An Orange County group forwards profits from a dessert sale to President Bush, telling him not to eliminate groceries for seniors.

April 01, 2006|Jennifer Delson | Times Staff Writer

Workers at an Orange County food bank had anything but sweet talk for President Bush on Friday as they sold desserts with such names as "Upside Down Priority Cake," "Fib Newtons," and "Double Cross Buns" to protest proposed cuts to a federal food program for the elderly.

Food bank officials, usually surrounded by cans of meat and boxes of cheese, cooked up tastier fare prepared with a pinch of satire for their "budget bake sale" in front of a Stanton big box retailer.
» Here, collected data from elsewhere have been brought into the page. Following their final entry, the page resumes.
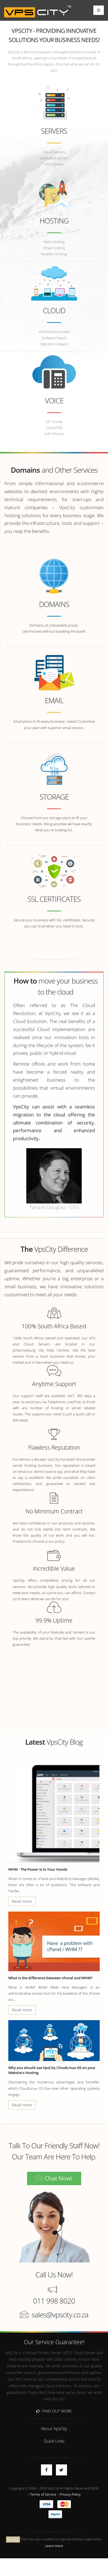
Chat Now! (54, 2178)
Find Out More (54, 2411)
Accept (13, 2539)
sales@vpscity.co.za (60, 2315)
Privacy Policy (70, 2494)
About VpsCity (54, 2428)
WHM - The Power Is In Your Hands (37, 1869)
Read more (22, 1901)
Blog (76, 1742)
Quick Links (54, 2441)
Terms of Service (43, 2494)
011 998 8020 (54, 2301)
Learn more (54, 2545)
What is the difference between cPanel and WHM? (50, 1977)
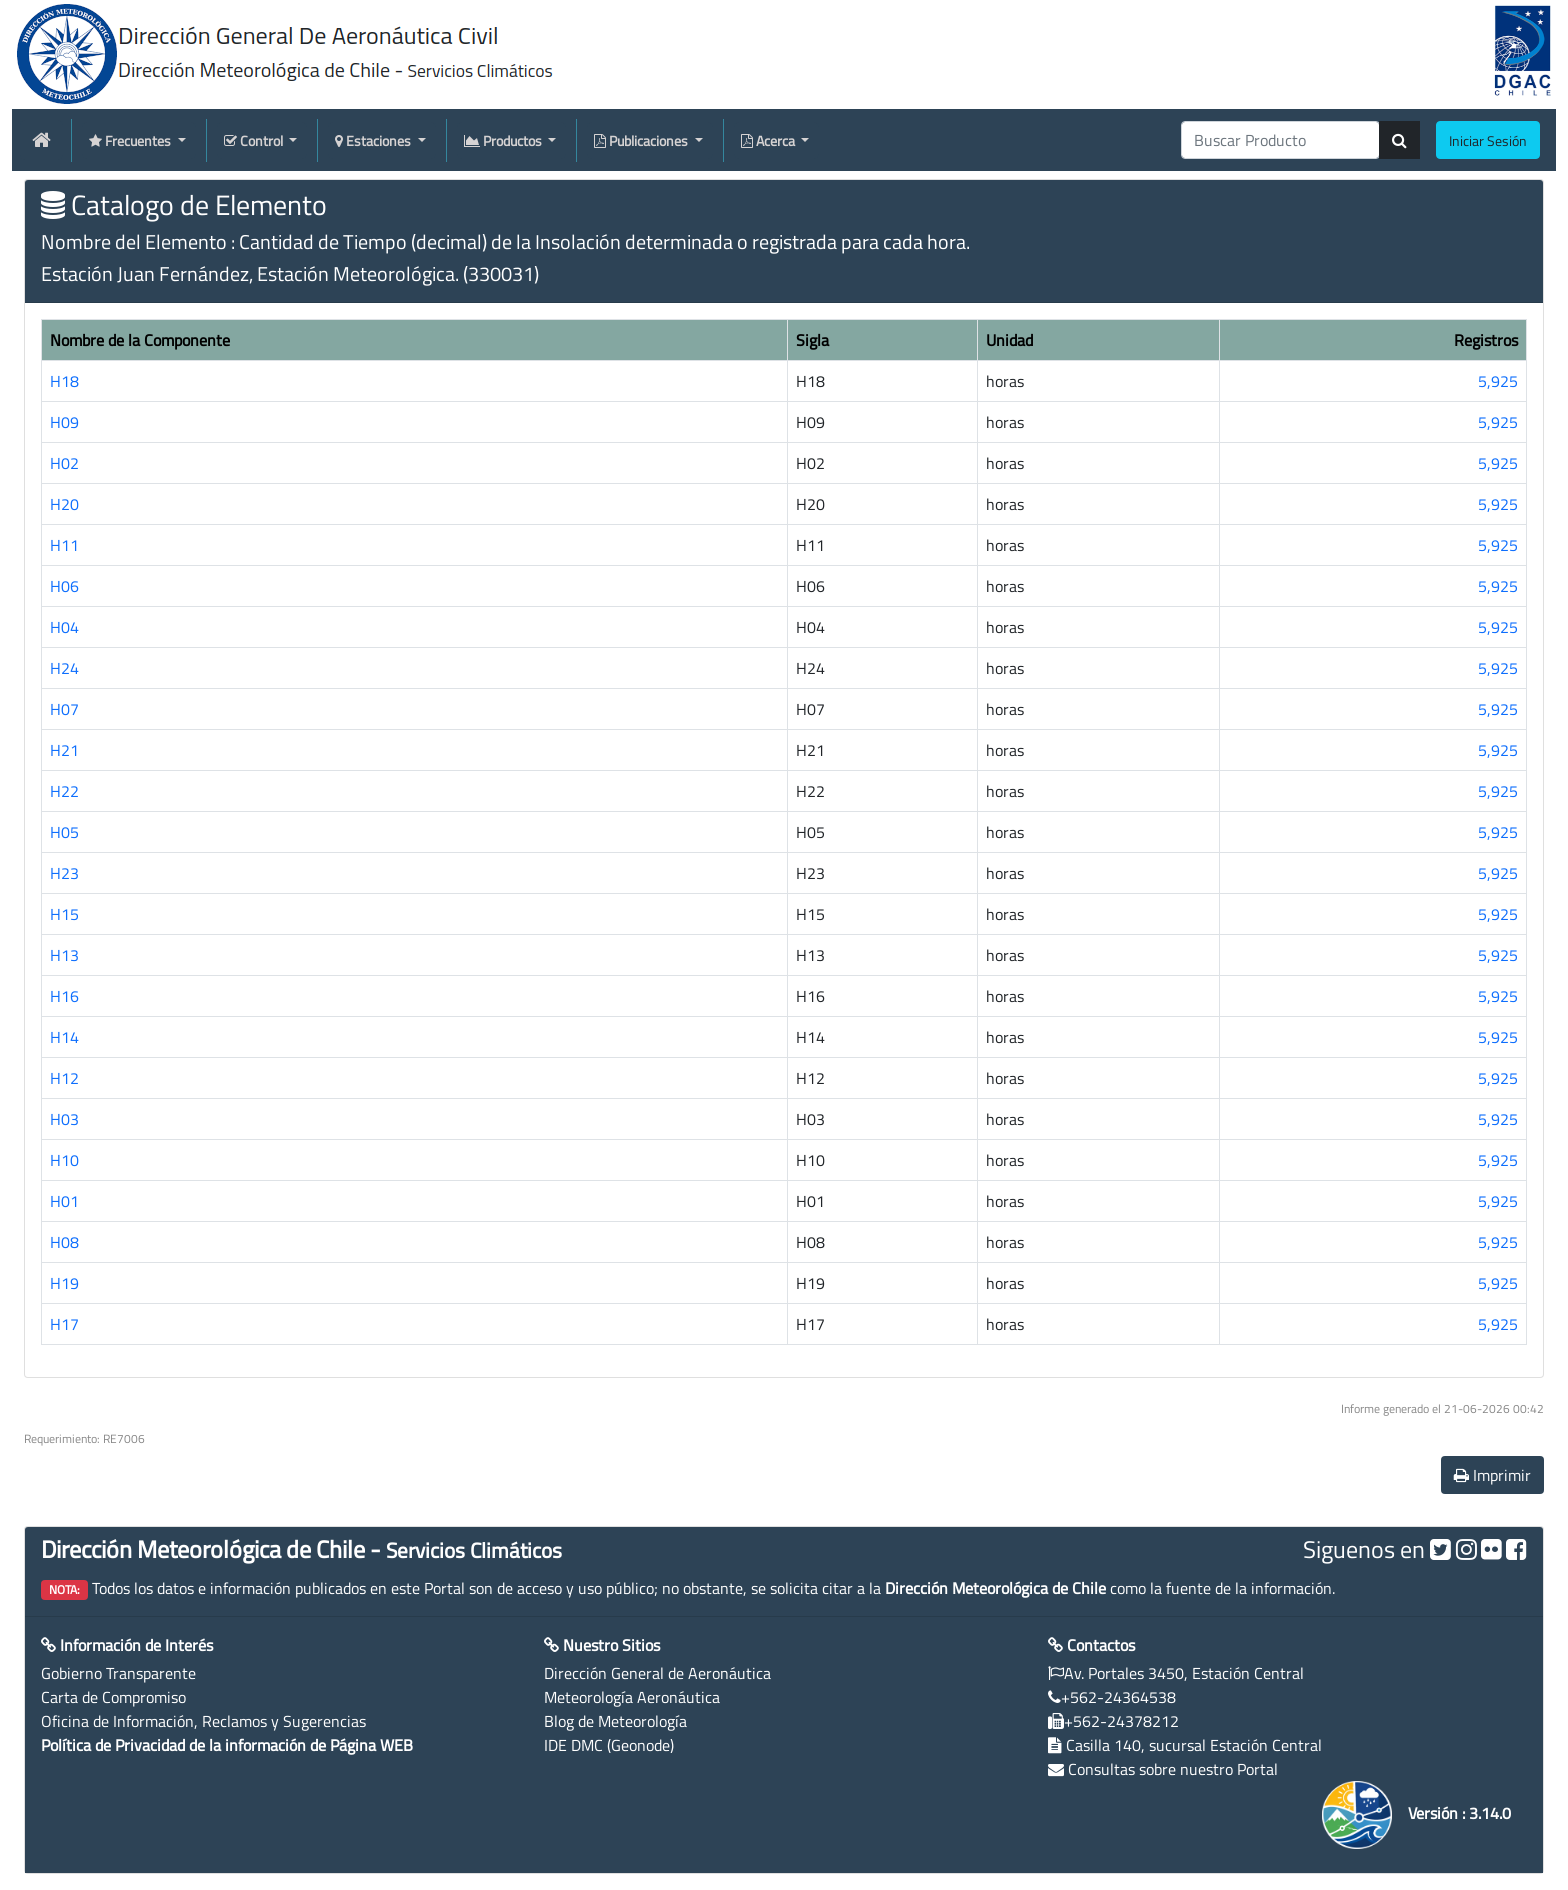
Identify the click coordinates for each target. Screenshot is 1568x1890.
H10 (64, 1160)
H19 (64, 1283)
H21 (64, 750)
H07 (64, 709)
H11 (64, 545)
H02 (64, 463)
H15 (64, 914)
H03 (64, 1119)
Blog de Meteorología (615, 1721)
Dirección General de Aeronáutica (657, 1673)
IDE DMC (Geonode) (609, 1745)
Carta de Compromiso (113, 1697)
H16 (64, 996)
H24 (64, 668)
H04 (64, 627)
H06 (64, 586)
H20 (64, 504)
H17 (64, 1324)
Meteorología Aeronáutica (632, 1697)
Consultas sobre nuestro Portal (1173, 1769)
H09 (64, 422)
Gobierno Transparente (118, 1673)
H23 (64, 873)
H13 (64, 955)
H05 (64, 832)
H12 (64, 1078)
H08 (64, 1242)
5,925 (1498, 381)
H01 (64, 1201)
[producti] (1280, 140)
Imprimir (1492, 1475)
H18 (64, 381)
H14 (64, 1037)
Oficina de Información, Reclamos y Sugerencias (203, 1721)
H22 (64, 791)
Items for sale also included "Political Tarts," "Flaky Policy Pie," "Pennywise Pound Foolish Pie," "Social Security Rolls" and "Program Crumbles."
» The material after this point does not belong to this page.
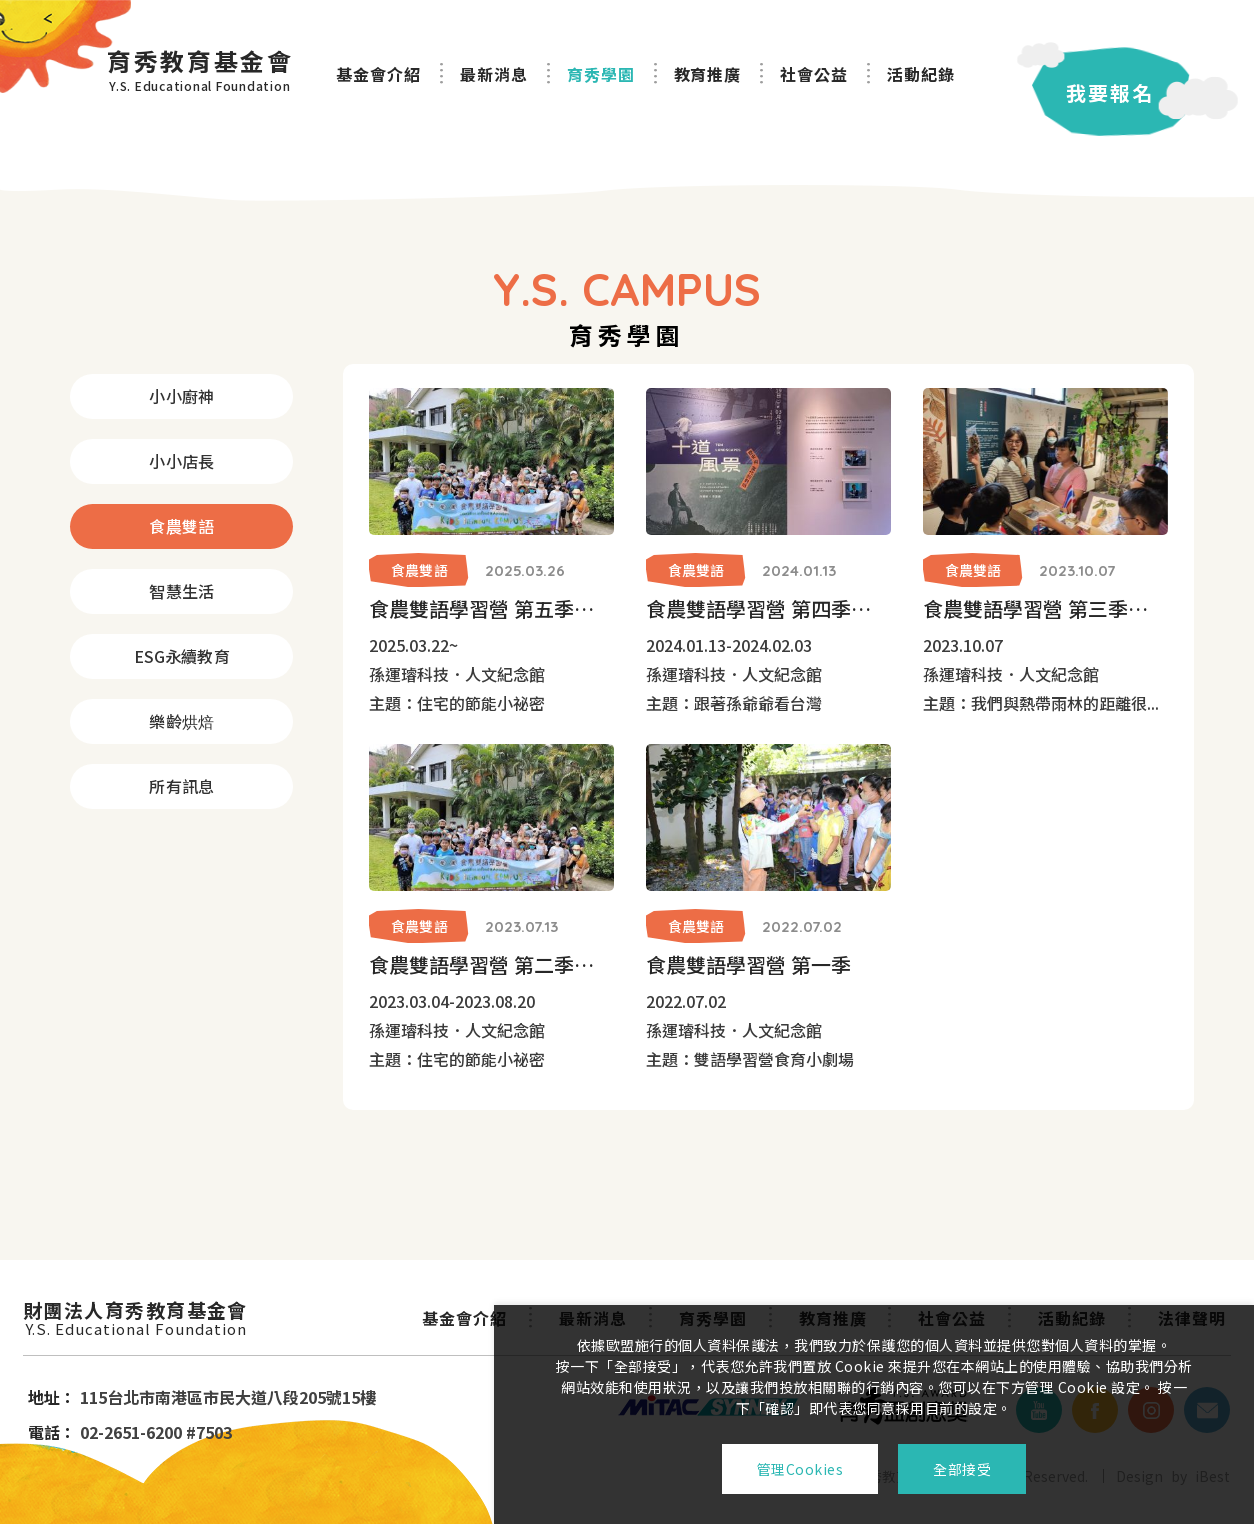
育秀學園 (601, 74)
"The names are funny, but this is really no joke," said Mark Lowry, food bank director at the Community Action Partnership of Orange County in Garden Grove.

Lowry said the president's proposed 2007 budget would eliminate a monthly box of food for 24,000 needy seniors in Orange County alone.

"The program the president wants to cut is sometimes the [primary] source of food for many seniors in Orange County and elsewhere," said Jerry Sanders, food bank manager.

The food bank will send the $60 in proceeds from the sale to the White House with a message for Bush and legislators who are considering the president's budget.

The president has proposed eliminating the food box program, which costs $112 million annually, because its recipients can get food stamps, said Jean Daniel, spokeswoman for the U.S. Department of Agriculture.

But Sanders said many seniors were unlikely to apply for food stamps, and those who receive Social Security income don't qualify for the stamps in California, though they can get a small boost in their monthly checks in lieu of the stamps, if they would otherwise qualify for them.

Most stopping for treats Friday in Stanton were unaware of the pending cuts, but were quick to opine anyway.

"This government wants us to stay in Iraq while people in America have problems getting food," said Brad Granger of Fountain Valley.

Debbie Upton donated $10. Her stepfather, a disabled truck driver who gets a Social Security check, is a program recipient. "These boxes mean a lot to him," said Upton, who loaded her car with two "Social Security Rolls" next to his box of canned meat, cereal and cheese she had picked up earlier.